Brief ▸ Identify, in the records below, every line where the string "čiernobiely" appears, and copy each such line.

Data supplied ▸
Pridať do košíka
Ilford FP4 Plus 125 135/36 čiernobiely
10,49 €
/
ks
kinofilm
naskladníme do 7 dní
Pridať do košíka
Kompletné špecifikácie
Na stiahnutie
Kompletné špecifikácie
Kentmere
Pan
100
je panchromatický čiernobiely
...
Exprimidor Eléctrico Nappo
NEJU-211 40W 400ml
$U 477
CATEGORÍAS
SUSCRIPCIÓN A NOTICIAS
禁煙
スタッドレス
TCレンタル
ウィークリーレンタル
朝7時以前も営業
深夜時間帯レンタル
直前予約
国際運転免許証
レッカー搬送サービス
--
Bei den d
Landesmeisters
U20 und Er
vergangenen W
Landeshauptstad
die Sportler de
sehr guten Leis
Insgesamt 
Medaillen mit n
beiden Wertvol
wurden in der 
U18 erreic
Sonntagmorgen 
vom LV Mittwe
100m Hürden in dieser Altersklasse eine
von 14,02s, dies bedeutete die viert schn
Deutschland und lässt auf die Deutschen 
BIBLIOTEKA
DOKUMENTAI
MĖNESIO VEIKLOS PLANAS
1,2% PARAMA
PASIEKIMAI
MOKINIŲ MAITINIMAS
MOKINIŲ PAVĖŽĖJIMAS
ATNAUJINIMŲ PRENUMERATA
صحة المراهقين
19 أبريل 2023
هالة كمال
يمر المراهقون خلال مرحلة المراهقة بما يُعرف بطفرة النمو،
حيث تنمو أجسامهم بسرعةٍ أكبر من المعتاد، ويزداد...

The completed task ▸
Ilford FP4 Plus 125 135/36 čiernobiely
je panchromatický čiernobiely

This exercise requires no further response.